Plotted on the relevant domain it looks like this:

We end up with the following choice of parametrized initial conditions:

\[u_0(\mu)(\omega) = h(s(\omega, \mu)), \quad s(\omega, \mu) = 20 \mu |\omega + \frac{\mu}{2}|.\]

For the purposes of this tutorial we will use the default value for $\mu$ provided in GeometricMachineLearning:

using GeometricProblems.TodaLattice: μ

μ

0.3

Get the data

The training data can very easily be obtained by using the packages GeometricProblems and GeometricIntegrators:

using GeometricProblems.TodaLattice: hodeproblem
using GeometricIntegrators: integrate, ImplicitMidpoint
using GeometricMachineLearning
using Plots
import Random

pr = hodeproblem(; tspan = (0.0, 100.))
sol = integrate(pr, ImplicitMidpoint())
dl = DataLoader(sol; autoencoder = true)

dl.input_dim

Here we first integrate the system with implicit midpoint and then put the training data into the right format by calling DataLoader. We can get the dimension of the system by calling dl.input_dim. Also note that the keyword autoencoder was set to true.

Train the network

We now want to compare two different approaches: PSDArch and SymplecticAutoencoder. For this we first have to set up the networks:

const reduced_dim = 2

psd_arch = PSDArch(dl.input_dim, reduced_dim)
sae_arch = SymplecticAutoencoder(dl.input_dim, reduced_dim; n_encoder_blocks = 4, n_decoder_blocks = 4, n_encoder_layers = 4, n_decoder_layers = 1)

Random.seed!(123)
psd_nn = NeuralNetwork(psd_arch)
sae_nn = NeuralNetwork(sae_arch)

Training a neural network is usually done by calling an instance of Optimizer in GeometricMachineLearning. PSDArch however can be solved directly by using singular value decomposition and this is done by calling solve!. The SymplecticAutoencoder we train with the AdamOptimizer however:

const n_epochs = 8
const batch_size = 16

o = Optimizer(sae_nn, AdamOptimizer(Float64))

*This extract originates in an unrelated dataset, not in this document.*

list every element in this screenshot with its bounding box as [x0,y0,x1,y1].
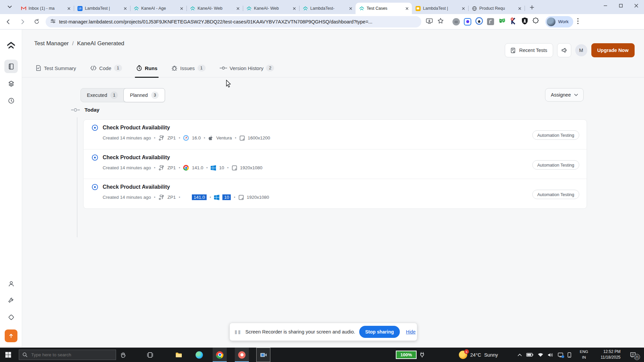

psd_error = solve!(psd_nn, dl)
sae_error = o(sae_nn, dl, Batch(batch_size), n_epochs)

hline([psd_error]; color = 2, label = "PSD error")
plot!(sae_error; color = 3, label = "SAE error", xlabel = "epoch", ylabel = "training error")

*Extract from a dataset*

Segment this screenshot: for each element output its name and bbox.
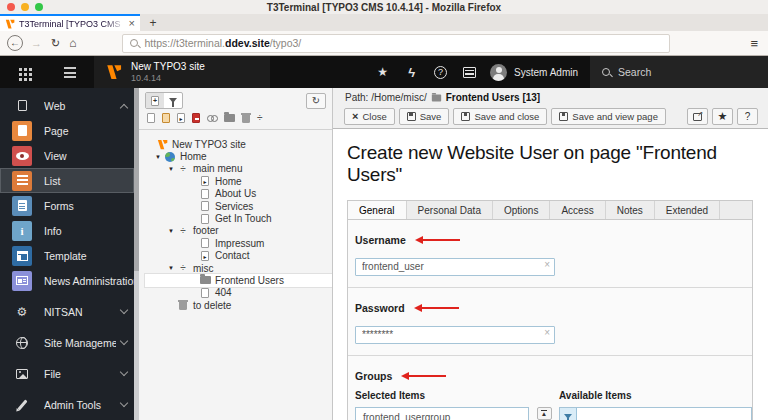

The online stage with a standard integrator

After having trained our neural network we can now evaluate it in the online stage of reduced complexity modeling:

psd_rs = HRedSys(pr, encoder(psd_nn), decoder(psd_nn); integrator = ImplicitMidpoint())
sae_rs = HRedSys(pr, encoder(sae_nn), decoder(sae_nn); integrator = ImplicitMidpoint())

projection_error(psd_rs)

0.6172687774821377

projection_error(sae_rs)

0.10902221691883568

Next we plot a comparison between the PSD prediction and the symplectic autoencoder prediction:

sol_full = integrate_full_system(psd_rs)
sol_psd_reduced = integrate_reduced_system(psd_rs)
sol_sae_reduced = integrate_reduced_system(sae_rs)

const t_steps = 100
plot(sol_full.s.q[t_steps], label = "Implicit Midpoint")
plot!(psd_rs.decoder((q = sol_psd_reduced.s.q[t_steps], p = sol_psd_reduced.s.p[t_steps])).q, label = "PSD")
plot!(sae_rs.decoder((q = sol_sae_reduced.s.q[t_steps], p = sol_sae_reduced.s.p[t_steps])).q, label = "SAE")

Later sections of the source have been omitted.